Apesar da lei internacional permitir o uso de fósforo branco em certos casos durante um conflito, esta substância é ilegal quando disparada sobre ou em proximidade a populações.
Várias organizações como a Amnistia Internacional e a Human Rights Watch (HRW) têm documentado e provado o uso ilegal de fósforo branco por Israel, não só no Líbano mas também em Gaza. Em resposta, o exército israelita disse, em outubro, que as acusações são “categoricamente falsas”.
Para além dos efeitos danosos imediatos do uso deste tipo de munição, afirma Baalbaki, o fósforo branco e outros tipos de explosivos usados por Israel no Líbano e na Palestina constituem ameaças ambientais a longo prazo.
Inúmeras das oliveiras destruídas têm 200 ou 300 anos e não poderão ser repostas, os explosivos e munições usadas produzem vapores e partículas ultra finas que poluem fontes de água e comida para a diversidade e habitantes da região, para além do risco de explosivos não detonados que podem continuar a afetar a área durante vários anos.
“Basicamente [os Israelitas] sabem a ligação entre as pessoas e a terra… é parte do património ambiental cultural, e portanto eles tentam romper este elo ao converter terras selvagens e agrícolas em locais para resíduos tóxicos”, explica o investigador.
“Isto é terrorismo ambiental extremo”, diz Baalbaki.
Yasmeen El-Hasan, oficial de Advocacia e Mobilização Comunitária na União dos Comités de Trabalho Agrícola (UAWC) na Palestina, descreve estes ataques ambientais como parte “de uma tentativa de genocídio”.
El-Hasan enumera a destruição, para além dos campos agrícolas, de infraestruturas como sistemas de irrigação, armazéns, veículos agrícolas, mas também de sistemas básicos de sobrevivência como hospitais, particularmente na Faixa de Gaza.

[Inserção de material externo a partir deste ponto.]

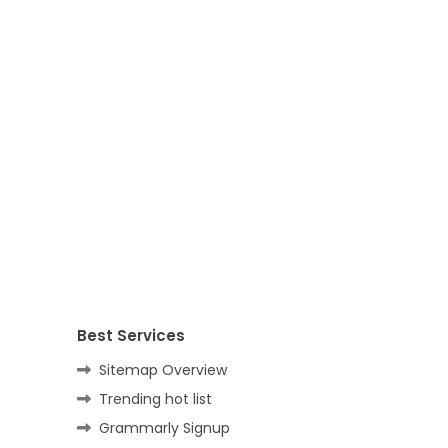
Best Services
Sitemap Overview
Trending hot list
Grammarly Signup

“Isto é uma tentativa de assegurar que aqueles que sobrevivem ao genocídio corrente ficarão condenados a um futuro sem as coisas que fazem desta a sua casa”, explica Yasmeen. “Uma das ferramentas principais para conseguir isso é o uso da fome como uma arma de guerra”.
Na Palestina, cerca de 100,000 famílias dependem economicamente da colheita de azeitonas, para além de todos os outros produtos agrícolas que representam 6% do Produto Interno Básico (PIB) anual do território.

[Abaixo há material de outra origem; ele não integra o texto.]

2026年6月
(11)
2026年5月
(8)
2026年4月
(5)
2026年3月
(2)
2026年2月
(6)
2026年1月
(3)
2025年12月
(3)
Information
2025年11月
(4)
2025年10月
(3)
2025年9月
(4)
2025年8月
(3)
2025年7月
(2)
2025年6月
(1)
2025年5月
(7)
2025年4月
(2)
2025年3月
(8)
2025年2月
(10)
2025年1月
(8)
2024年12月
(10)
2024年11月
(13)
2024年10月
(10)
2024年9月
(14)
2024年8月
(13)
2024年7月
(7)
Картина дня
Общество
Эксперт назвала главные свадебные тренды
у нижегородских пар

Yasmeen diz que as perdas na Faixa de Gaza são incalculáveis, e chama a atenção que na Cisjordânia os ataques das forças israelitas e de colonos israelitas aumentaram exponencialmente desde o início da guerra.
El-Hasan conta à Lusa o caso de Bilal Muhammed Saleh, um agricultor de 40 anos assassinado por um colono israelita na vila de As-Sawiya na Cisjordânia Ocupada a 30 de outubro enquanto apanhava azeitonas.
As Nações Unidas dizem que a violência dos colonos na Cisjordânia aumentou de uma média de 3 ataques por dia, para sete desde o início da guerra.
Yasmeen sublinha que estes ataques não são novos, mas “exacerbados” pela guerra, especialmente na chamada Área C da Cisjordânia – “a mais rica em recursos”, diz. “Não é coincidência”.
“É importante sublinhar que a disrupção das colheitas não é só um problema de PIB, é muito maior que isso… é sobre existência”, explica. “As nossas oliveiras estão enraizadas nesta terra e resistiram ao colonialismo. Elas são paralelas à nossa continuidade e história nesta terra”, diz.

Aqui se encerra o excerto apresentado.